【发布时间】:2020-09-18 15:48:19
【问题描述】:
总结:如何最有效地计算多个正则表达式匹配并按发生率对结果进行排名?是否应该使用语义方法来代替正则表达式?
用于说明的示例数据:
sample_string <- c("Total - Main mode of commuting for the employed labour force aged 15 years and over in private households with a usual place of work or no fixed workplace address - 25% sample data",
"Total - Language used most often at work for the population in private households aged 15 years and over who worked since January 1, 2015 - 25% sample data",
"Number of market income recipients aged 15 years and over in private households - 25% sample data",
"Number of employment income recipients aged 15 years and over in private households",
"Total - Major field of study - Classification of Instructional Programs (CIP) 2016 for the population aged 15 years and over in private households - 25% sample data",
"Total - Selected places of birth for the recent immigrant population in private households - 25% sample data",
"Total - Commuting duration for the employed labour force aged 15 years and over in private households with a usual place of work or no fixed workplace address - 25% sample data",
"Number of market income recipients aged 15 years and over in private households",
"Employment income (%)", "Total - Aboriginal ancestry for the population in private households - 25% sample data",
"Without employment income", "With after-tax income", "1 household maintainer",
"Spending 30% or more of income on shelter costs", "Total - Highest certificate, diploma or degree for the population aged 25 to 64 years in private households - 25% sample data"
)
还有一个包含多个词条的示例字符串查询
sample_query <- c("after tax income")
使用grepl 很容易检查字符串查询是否匹配。
sample_string[grepl(sample_query, sample_string)]
但显然这在这里行不通,因为没有完全匹配,因为实际术语是after-tax income。
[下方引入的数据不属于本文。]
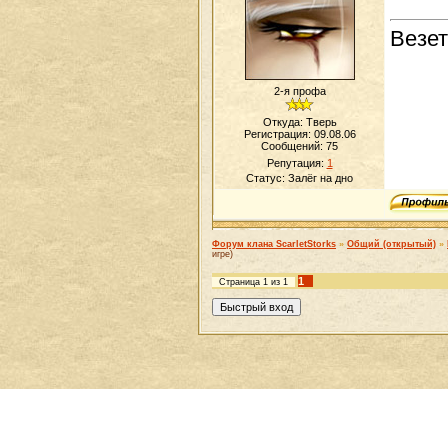
Везе
2-я профа
Откуда: Тверь
Регистрация: 09.08.06
Сообщений:
75
Репутация:
1
Статус:
Залёг на дно
Форум клана ScarletStorks
»
Общий (открытый)
»
игре)
1
Страница
1
из
1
另一种方法是将搜索查询分成几部分并进行检查。
sample_string[grepl(paste(unlist(strsplit(sample_query, " +")), collapse = "|"), sample_string)]
这可行,但会返回太多结果,因为它匹配任何这些术语的任何实例。
[1] "Number of market income recipients aged 15 years and over in private households - 25% sample data"
[2] "Number of employment income recipients aged 15 years and over in private households"
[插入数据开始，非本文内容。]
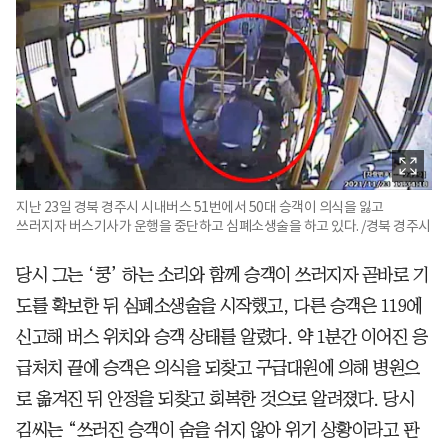
지난 23일 경북 경주시 시내버스 51번에서 50대 승객이 의식을 잃고
쓰러지자 버스기사가 운행을 중단하고 심폐소생술을 하고 있다. /경북 경주시
당시 그는 ‘쿵’ 하는 소리와 함께 승객이 쓰러지자 곧바로 기
도를 확보한 뒤 심폐소생술을 시작했고, 다른 승객은 119에
신고해 버스 위치와 승객 상태를 알렸다. 약 1분간 이어진 응
급처치 끝에 승객은 의식을 되찾고 구급대원에 의해 병원으
로 옮겨진 뒤 안정을 되찾고 회복한 것으로 알려졌다. 당시
김씨는 “쓰러진 승객이 숨을 쉬지 않아 위기 상황이라고 판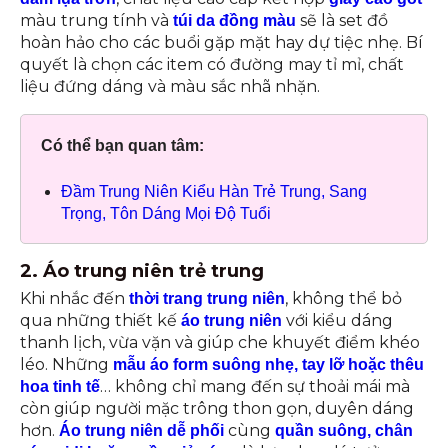
màu trung tính và
sẽ là set đồ
túi da đồng màu
hoàn hảo cho các buổi gặp mặt hay dự tiệc nhẹ. Bí
quyết là chọn các item có đường may tỉ mỉ, chất
liệu đứng dáng và màu sắc nhã nhặn.
Có thể bạn quan tâm:
Đầm Trung Niên Kiểu Hàn Trẻ Trung, Sang
Trọng, Tôn Dáng Mọi Độ Tuổi
2. Áo trung niên trẻ trung
Khi nhắc đến
, không thể bỏ
thời trang trung niên
qua những thiết kế
với kiểu dáng
áo trung niên
thanh lịch, vừa vặn và giúp che khuyết điểm khéo
léo. Những
mẫu áo form suông nhẹ, tay lỡ
hoặc thêu
… không chỉ mang đến sự thoải mái mà
hoa tinh tế
còn giúp người mặc trông thon gọn, duyên dáng
hơn.
cùng
Áo trung niên dễ phối
quần suông, chân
[3] "Number of market income recipients aged 15 years and over in private households"
[4] "Employment income (%)"
[5] "Without employment income"
[6] "With after-tax income"
[7] "Spending 30% or more of income on shelter costs"
问题:如何根据单个匹配的数量有效地返回最接近的匹配?
应用一些答案here,并添加排序和匹配会导致怪物:
sample_string[grepl(paste(unlist(strsplit(sample_query, " +")),
collapse = "|"),
sample_string)][order(-lengths(regmatches(
sample_string[grepl(paste(unlist(strsplit(sample_query, " +")),
collapse = "|"),
sample_string)],
gregexpr(paste(unlist(
strsplit(sample_query, " +")
),
collapse = "|"),
sample_string[grepl(paste(unlist(strsplit(sample_query, " +")),
collapse = "|"),
sample_string)])
)))]
返回我想要的 - 包含至少一个匹配项的所有字符串的列表,按匹配项数排序。
[1] "With after-tax income"
[2] "Number of market income recipients aged 15 years and over in private households - 25% sample data"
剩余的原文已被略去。